Take me home please
Skipton Pie and Mash, Yorkshire
Season 2014-2015
Grey stone houses, flat caps, pigeons, canals – surely the pie and mash club has wandered off course! But no, a carefully planned – and once postponed – official visit to North Yorkshire on Saturday 8th November brought club representatives to the very edge of t'dales and the cosy market town of Skipton.
Established here for a few short years is Skipton Pie and Mash, a bold venture by former South Londoner Nick Osborne, who runs narrowboat trips from the neighbouring canal-side quay. The shop is a compact two storey house with the original ground floor made into a low-ceilinged dining room which seats about 2 dozen. The menu boards indicated that this was no ordinary pie and mash shop.

Our hostess was Jen, our chef Kelvin. The shop was a-bustle as you might expect on a damp market day lunchtime.

In a region where parsley sauce might be treated as exotic, nay suspicious, the motto 'gravy or green liquor' highlights the challenge of converting the northern palate to pie and mash.

Fittingly this 450-mile round trip odyssey – the longest day trip in Pie and Mash history – was ennobled by a notable member of famous bygones 'The Pie and Mash Club of Great Britain'. Monty Martin quickly established his credentials with an awesome – and well-fitting – sweatshirt, plus a copy of the Pie and Mash Domesday Book.

A longtime denizen of Basildon, Monty has since emigrated to Lincolnshire, whence he had motored to join us with his svelte partner Moira Trafford.

The London athletes comprised Mike G, Rik Lucas and myself. Here they are under starter's orders.

Richard Lucas marked the historic event with his fabulous Mister Pound Tie.

A view of the low-ceilinged pie parlour. The five of us just managed to squeeze ourselves and the food into that corner table.

Mike reported a singular improvement in pie quality and liquor distribution since his first visit in 2012. I found the fare to be a departure from standard London pie and mash. Our first pies were 'traditional' beef mince; markedly larger than average and filled generously to their crimped pastry edges. It's a pie made to savour and enjoy at leisure, not to shovel and go.

The Pie and Mash Club at the end of pie number one. We were urged to leave space for a Skipton Meze.

Chef Kelvin was soon bearing down upon us with the aforementioned selection platter.

Here arrayed on the silver salver are pies of steak and guinness, beef shin, chicken ham and leek, and chicken and mushroom, with a central heap of chunky home made chips. A cheese, potato and leek option – called the homity – is also available for those of a vegetarian disposition.

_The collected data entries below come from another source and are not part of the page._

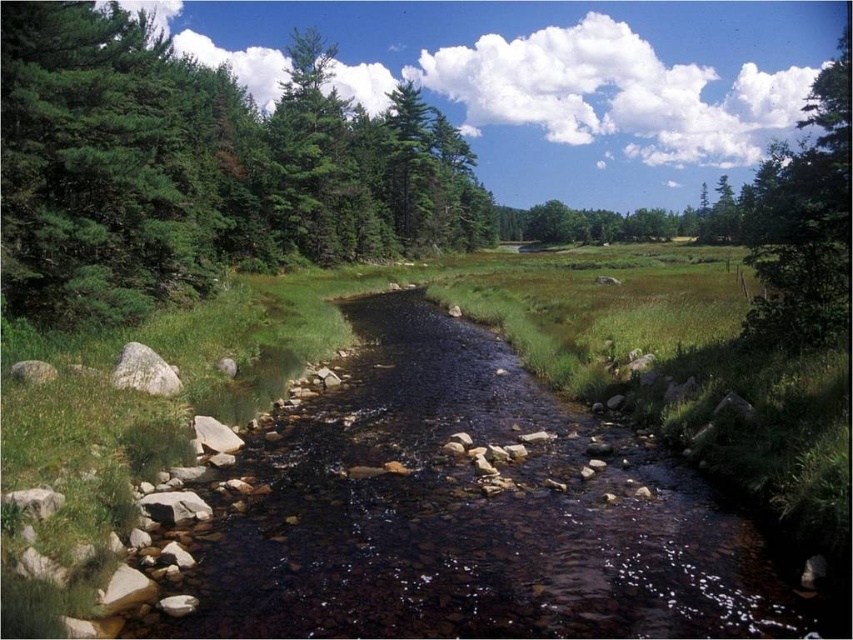 Question: Does green matte tree at left have a larger size compared to gray smooth rock at lower left?

Choices:
 (A) yes
 (B) no

Answer: (A)

Question: Which of these objects is positioned farthest from the green matte tree at upper right?

Choices:
 (A) gray smooth rock at left
 (B) gray smooth rock at lower left

Answer: (B)

Question: Which of the following is the farthest from the observer?

Choices:
 (A) gray smooth rock at lower left
 (B) smooth rock stream at center
 (C) green matte tree at upper right

Answer: (C)

Question: Based on their relative distances, which object is nearer to the smooth rock stream at center?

After lunch we were afforded a glimpse into the Skipton pie galley – a tight and tidy kitchen well equipped for the preparation of varied extras such as mushy peas and gravy.

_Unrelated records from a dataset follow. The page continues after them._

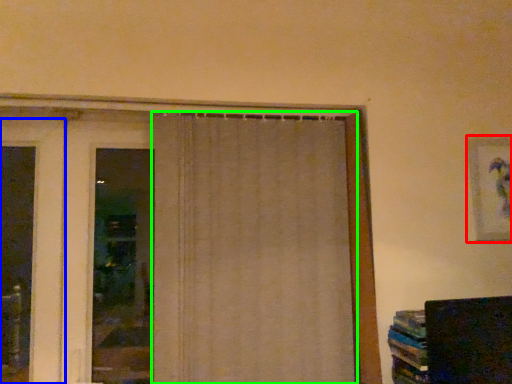 Question: Considering the real-world distances, which object is closest to picture frame (highlighted by a red box)? door (highlighted by a blue box) or curtain (highlighted by a green box).

Choices:
 (A) door
 (B) curtain

Answer: (B) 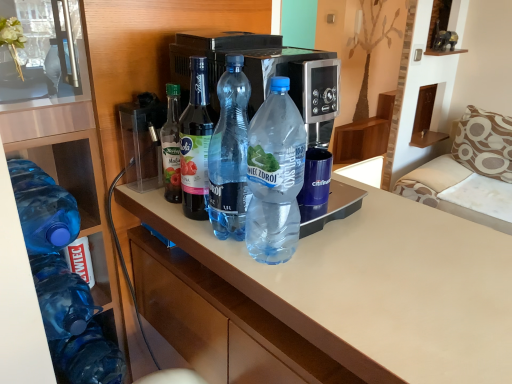 Question: Considering the relative sizes of transparent plastic container at upper left and blue translucent bottle at left, the 5th bottle viewed from the right, in the image provided, is transparent plastic container at upper left wider than blue translucent bottle at left, the 5th bottle viewed from the right,?

Choices:
 (A) no
 (B) yes

Answer: (A)

Question: Is transparent plastic container at upper left with blue translucent bottle at left, the 5th bottle viewed from the right?

Choices:
 (A) yes
 (B) no

Answer: (B)

Question: Considering the relative positions of transparent plastic container at upper left and blue translucent bottle at left, the 5th bottle viewed from the right, in the image provided, is transparent plastic container at upper left to the left of blue translucent bottle at left, the 5th bottle viewed from the right, from the viewer's perspective?

Choices:
 (A) no
 (B) yes

Answer: (A)

Question: From the image's perspective, would you say transparent plastic container at upper left is shown under blue translucent bottle at left, the 5th bottle viewed from the right?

[Above] The upstairs dining room.
[Right] The dishwashing department
[Far right] Dogs are allowed to watch quietly.

Kelvin, Jen and their dynamic team.

For anyone venturing up north from London, Skipton Pie and Mash Shop is a must-do. However if you're expecting a standard London experience, you'll be disappointed. Perhaps its closest southern counterpart is Goddard's at Greenwich – it's 'pie and mash plus', aimed squarely at the tourist and traveller. And in that role it excels. It's truly a Pie Stop; a place to ponder a proper pie menu and enjoy good quality home made English tuck in cosy surroundings. My only disappointment was a lack of top drawer traditional hot desserts to round off the menu. But my inbox was full in any case.

We bade our Lincs colleagues farewell and went in search of dales to walk the whole thing off.

Spectacular panoramas were but a short hike away.

Well worth 7 hours on a train. 'Twere reet champion.